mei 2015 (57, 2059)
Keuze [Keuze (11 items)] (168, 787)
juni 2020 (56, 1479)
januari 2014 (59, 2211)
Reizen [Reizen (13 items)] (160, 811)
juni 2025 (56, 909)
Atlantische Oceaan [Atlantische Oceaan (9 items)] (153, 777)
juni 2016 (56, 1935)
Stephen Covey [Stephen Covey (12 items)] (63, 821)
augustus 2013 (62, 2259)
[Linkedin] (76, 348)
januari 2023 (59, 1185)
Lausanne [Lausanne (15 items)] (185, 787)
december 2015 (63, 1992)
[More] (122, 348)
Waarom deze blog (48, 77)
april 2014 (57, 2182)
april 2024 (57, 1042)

Task instructions
Recite the full listing above exactly.

Response
mei 2015 (57, 2059)
Keuze [Keuze (11 items)] (168, 787)
juni 2020 (56, 1479)
januari 2014 (59, 2211)
Reizen [Reizen (13 items)] (160, 811)
juni 2025 (56, 909)
Atlantische Oceaan [Atlantische Oceaan (9 items)] (153, 777)
juni 2016 (56, 1935)
Stephen Covey [Stephen Covey (12 items)] (63, 821)
augustus 2013 (62, 2259)
[Linkedin] (76, 348)
januari 2023 (59, 1185)
Lausanne [Lausanne (15 items)] (185, 787)
december 2015 (63, 1992)
[More] (122, 348)
Waarom deze blog (48, 77)
april 2014 (57, 2182)
april 2024 (57, 1042)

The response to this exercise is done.